ASSIGNMENT
Track down each line below containing the string "sonra" and copy it.

------------------------------------------------------------

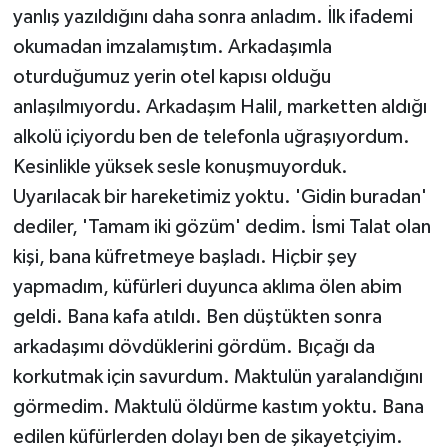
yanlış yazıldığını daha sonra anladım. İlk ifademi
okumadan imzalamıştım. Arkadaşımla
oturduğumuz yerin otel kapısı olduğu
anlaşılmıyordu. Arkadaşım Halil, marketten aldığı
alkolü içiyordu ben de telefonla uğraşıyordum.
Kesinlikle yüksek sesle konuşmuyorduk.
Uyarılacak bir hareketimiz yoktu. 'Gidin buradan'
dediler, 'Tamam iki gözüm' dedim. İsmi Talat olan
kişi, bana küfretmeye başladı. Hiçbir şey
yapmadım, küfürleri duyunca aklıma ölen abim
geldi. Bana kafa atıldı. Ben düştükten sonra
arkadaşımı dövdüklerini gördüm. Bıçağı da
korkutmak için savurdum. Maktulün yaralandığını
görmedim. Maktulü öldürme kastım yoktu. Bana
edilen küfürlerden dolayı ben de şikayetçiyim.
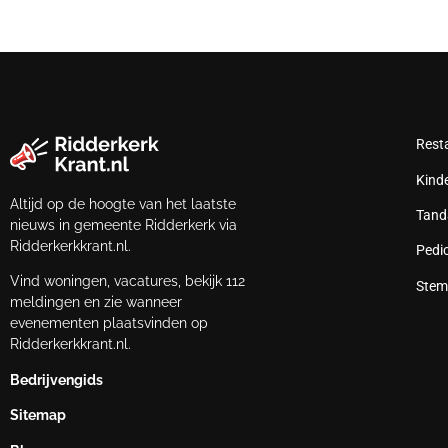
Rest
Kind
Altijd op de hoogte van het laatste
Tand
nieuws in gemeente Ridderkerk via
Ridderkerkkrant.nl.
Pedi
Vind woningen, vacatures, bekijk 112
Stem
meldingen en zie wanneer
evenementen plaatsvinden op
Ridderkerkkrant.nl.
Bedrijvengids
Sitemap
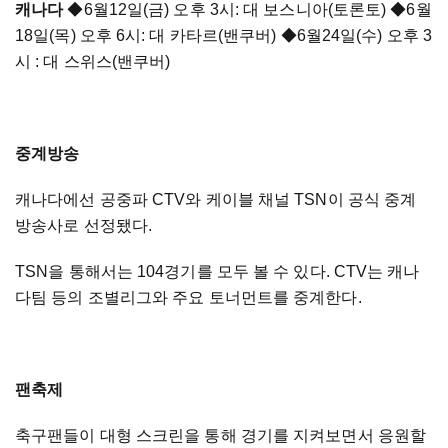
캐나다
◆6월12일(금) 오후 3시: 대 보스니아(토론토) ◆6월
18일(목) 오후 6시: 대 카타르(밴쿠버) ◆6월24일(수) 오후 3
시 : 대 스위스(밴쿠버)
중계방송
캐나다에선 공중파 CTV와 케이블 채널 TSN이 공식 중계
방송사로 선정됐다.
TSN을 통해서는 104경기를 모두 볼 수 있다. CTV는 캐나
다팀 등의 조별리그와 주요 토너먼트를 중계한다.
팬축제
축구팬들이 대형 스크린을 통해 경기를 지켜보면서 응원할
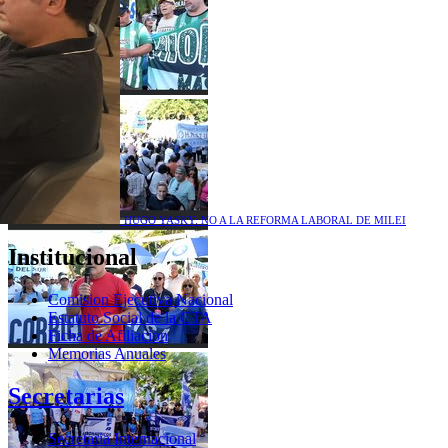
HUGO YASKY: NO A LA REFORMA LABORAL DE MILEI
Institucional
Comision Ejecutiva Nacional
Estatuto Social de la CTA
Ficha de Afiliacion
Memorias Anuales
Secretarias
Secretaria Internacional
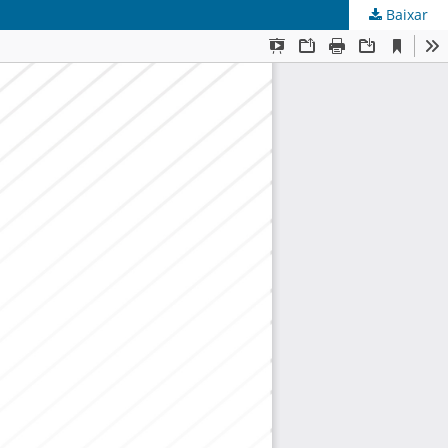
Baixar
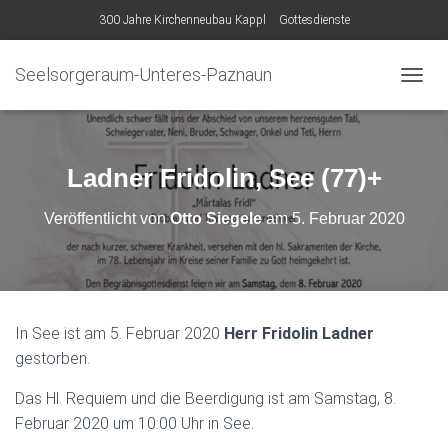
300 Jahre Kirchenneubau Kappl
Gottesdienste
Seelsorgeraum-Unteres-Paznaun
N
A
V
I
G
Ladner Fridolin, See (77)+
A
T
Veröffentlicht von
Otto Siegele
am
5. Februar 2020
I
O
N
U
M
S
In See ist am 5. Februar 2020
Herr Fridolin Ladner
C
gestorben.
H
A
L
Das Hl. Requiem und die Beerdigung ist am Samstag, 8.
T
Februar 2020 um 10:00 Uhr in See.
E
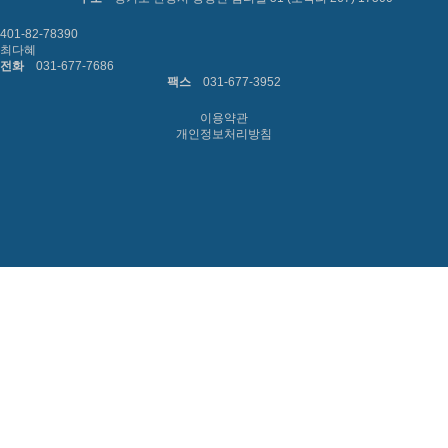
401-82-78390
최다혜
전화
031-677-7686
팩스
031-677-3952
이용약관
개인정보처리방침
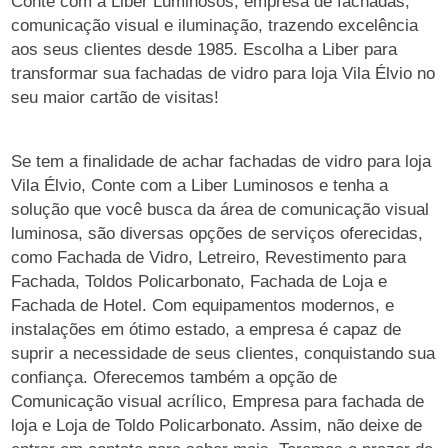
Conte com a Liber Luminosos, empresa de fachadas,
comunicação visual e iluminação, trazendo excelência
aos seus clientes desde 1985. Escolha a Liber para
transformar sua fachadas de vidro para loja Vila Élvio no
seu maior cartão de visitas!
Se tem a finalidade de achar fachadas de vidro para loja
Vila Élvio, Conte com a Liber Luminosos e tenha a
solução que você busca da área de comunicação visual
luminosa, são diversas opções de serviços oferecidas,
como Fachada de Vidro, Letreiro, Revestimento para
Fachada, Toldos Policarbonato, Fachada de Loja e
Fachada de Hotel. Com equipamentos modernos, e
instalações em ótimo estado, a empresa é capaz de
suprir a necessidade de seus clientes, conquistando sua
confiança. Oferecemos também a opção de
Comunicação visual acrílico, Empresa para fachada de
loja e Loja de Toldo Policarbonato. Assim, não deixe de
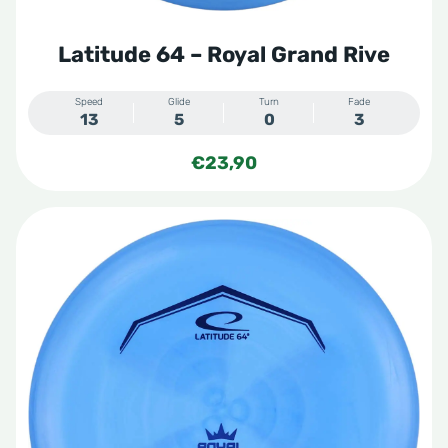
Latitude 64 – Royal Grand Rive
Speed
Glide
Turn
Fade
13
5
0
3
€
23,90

------------------------------------------------------------

ANSWER TO THE EXERCISE
yanlış yazıldığını daha sonra anladım. İlk ifademi
geldi. Bana kafa atıldı. Ben düştükten sonra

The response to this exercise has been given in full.